Please copy out every line in the records below that includes the word "chat".

*** Records for this task ***

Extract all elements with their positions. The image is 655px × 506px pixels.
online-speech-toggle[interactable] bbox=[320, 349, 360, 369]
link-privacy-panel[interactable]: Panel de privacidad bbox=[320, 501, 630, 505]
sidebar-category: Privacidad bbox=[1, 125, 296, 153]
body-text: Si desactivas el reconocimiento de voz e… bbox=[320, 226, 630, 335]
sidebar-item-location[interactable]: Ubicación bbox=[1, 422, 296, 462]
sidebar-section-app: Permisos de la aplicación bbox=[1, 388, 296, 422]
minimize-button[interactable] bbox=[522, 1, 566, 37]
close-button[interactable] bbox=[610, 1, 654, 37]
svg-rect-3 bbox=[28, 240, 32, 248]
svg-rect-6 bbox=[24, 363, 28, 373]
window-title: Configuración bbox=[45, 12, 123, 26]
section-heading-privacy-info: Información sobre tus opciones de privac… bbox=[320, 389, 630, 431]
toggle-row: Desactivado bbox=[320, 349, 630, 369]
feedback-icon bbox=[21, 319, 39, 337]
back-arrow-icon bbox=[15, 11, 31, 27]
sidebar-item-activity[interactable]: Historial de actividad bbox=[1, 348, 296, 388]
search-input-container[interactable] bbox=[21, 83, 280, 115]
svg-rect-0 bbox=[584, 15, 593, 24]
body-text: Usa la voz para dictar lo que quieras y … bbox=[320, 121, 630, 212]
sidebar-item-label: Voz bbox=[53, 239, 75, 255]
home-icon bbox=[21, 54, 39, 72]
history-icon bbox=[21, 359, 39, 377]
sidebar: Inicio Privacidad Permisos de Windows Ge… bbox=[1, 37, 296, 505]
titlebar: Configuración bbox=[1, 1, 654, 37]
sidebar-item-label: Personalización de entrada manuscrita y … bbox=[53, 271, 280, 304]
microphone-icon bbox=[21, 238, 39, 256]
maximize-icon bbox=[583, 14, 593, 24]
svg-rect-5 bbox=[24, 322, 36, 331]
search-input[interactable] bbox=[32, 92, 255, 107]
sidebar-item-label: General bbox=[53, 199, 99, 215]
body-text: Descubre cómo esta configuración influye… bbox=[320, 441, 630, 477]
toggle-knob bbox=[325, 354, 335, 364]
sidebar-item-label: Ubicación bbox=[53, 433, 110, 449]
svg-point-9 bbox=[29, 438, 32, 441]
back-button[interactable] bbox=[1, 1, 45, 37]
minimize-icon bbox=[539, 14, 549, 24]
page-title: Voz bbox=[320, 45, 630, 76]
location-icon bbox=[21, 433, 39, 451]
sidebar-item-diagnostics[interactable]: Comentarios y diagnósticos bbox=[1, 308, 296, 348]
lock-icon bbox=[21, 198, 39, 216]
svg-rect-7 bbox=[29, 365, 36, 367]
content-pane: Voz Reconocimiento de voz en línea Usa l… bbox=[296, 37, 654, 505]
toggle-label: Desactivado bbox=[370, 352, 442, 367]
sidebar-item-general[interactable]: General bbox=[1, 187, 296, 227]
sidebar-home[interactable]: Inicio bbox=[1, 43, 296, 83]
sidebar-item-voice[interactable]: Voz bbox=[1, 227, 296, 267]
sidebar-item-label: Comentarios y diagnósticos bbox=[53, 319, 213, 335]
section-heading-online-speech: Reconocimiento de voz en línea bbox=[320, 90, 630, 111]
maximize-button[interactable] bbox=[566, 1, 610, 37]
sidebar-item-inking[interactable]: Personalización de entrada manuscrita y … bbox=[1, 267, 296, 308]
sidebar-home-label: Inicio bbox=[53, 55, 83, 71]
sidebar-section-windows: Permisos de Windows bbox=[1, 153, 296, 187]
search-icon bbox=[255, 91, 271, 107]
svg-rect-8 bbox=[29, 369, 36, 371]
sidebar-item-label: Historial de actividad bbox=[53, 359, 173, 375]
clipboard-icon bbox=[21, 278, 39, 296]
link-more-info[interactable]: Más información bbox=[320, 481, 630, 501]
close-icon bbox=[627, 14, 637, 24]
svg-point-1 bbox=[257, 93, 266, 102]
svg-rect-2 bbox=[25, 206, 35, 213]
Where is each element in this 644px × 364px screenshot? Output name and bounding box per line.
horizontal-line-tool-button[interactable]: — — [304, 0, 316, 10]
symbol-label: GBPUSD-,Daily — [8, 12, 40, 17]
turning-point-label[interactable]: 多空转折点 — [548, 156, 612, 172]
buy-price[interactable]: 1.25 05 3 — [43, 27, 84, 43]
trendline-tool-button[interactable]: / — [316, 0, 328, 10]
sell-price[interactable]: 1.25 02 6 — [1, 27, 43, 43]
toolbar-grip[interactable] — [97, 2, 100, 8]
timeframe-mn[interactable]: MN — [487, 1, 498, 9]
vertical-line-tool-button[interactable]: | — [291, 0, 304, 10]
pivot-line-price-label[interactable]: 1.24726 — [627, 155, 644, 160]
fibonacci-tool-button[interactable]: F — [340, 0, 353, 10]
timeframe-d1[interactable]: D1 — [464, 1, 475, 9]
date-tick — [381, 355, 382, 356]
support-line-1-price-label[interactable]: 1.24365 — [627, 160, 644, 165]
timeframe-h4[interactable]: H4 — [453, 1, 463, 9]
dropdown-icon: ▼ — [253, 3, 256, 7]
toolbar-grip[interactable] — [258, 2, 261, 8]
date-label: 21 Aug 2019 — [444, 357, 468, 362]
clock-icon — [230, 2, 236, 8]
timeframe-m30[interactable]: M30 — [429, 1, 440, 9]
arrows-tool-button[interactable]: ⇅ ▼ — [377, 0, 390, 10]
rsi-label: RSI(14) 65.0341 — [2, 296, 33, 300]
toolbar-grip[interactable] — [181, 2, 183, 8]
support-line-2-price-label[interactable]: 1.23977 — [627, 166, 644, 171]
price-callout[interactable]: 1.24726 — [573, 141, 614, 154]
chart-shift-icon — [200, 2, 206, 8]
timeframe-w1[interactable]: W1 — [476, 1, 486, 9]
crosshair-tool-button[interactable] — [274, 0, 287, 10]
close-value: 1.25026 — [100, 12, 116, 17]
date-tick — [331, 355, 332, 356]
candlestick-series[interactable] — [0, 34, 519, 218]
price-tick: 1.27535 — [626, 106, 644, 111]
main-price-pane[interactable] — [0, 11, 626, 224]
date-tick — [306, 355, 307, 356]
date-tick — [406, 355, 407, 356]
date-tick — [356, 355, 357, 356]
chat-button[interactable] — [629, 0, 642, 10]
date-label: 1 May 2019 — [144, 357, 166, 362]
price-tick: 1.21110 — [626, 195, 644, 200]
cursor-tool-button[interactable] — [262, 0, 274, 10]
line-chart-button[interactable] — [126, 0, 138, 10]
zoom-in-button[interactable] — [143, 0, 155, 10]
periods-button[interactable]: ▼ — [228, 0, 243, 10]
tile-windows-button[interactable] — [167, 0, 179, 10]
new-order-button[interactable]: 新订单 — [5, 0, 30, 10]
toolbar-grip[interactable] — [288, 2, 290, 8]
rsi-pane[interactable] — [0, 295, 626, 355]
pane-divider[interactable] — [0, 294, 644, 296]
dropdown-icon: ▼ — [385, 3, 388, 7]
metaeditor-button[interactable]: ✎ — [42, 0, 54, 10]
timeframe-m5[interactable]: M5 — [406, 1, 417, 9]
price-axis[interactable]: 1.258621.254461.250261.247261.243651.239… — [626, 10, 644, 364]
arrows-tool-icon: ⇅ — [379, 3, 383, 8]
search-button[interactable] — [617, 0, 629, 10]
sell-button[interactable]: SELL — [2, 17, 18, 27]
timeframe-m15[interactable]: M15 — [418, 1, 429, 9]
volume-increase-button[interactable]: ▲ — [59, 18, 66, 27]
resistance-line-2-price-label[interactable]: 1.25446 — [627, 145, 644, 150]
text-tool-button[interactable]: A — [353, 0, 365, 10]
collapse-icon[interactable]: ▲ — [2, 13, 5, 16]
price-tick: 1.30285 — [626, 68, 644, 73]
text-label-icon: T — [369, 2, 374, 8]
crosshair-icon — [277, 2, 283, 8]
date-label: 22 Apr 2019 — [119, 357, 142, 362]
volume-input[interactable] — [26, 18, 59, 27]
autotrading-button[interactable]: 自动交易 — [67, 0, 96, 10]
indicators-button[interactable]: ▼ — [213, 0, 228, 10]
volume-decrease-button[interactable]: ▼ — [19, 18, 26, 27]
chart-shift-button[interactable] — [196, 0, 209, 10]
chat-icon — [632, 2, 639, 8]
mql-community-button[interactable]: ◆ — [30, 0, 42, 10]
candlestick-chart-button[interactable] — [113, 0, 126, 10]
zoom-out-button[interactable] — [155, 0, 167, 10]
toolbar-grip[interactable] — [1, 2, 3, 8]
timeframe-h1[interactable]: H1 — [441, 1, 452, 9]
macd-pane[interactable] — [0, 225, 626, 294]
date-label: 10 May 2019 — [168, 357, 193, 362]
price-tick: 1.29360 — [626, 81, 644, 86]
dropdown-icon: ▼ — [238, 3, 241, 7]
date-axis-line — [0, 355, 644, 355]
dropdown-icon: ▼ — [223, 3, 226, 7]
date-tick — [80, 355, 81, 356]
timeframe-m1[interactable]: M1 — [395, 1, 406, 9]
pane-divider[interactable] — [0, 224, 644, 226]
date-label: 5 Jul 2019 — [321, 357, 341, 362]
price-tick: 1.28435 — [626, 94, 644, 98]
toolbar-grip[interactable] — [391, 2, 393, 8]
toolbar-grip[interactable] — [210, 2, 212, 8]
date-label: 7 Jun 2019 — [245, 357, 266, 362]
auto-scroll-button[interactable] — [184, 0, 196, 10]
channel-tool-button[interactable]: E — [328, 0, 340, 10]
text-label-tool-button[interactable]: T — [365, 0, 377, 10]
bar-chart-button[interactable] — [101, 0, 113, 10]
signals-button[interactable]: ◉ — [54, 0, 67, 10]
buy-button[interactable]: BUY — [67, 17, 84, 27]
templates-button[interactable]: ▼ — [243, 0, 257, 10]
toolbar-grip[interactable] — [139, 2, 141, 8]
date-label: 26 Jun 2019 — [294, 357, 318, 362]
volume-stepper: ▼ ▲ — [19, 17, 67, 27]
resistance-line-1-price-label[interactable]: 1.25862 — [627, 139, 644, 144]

*** End of Records for this task ***

* _Solution below_
chat-button[interactable] — [629, 0, 642, 10]
chat-icon — [632, 2, 639, 8]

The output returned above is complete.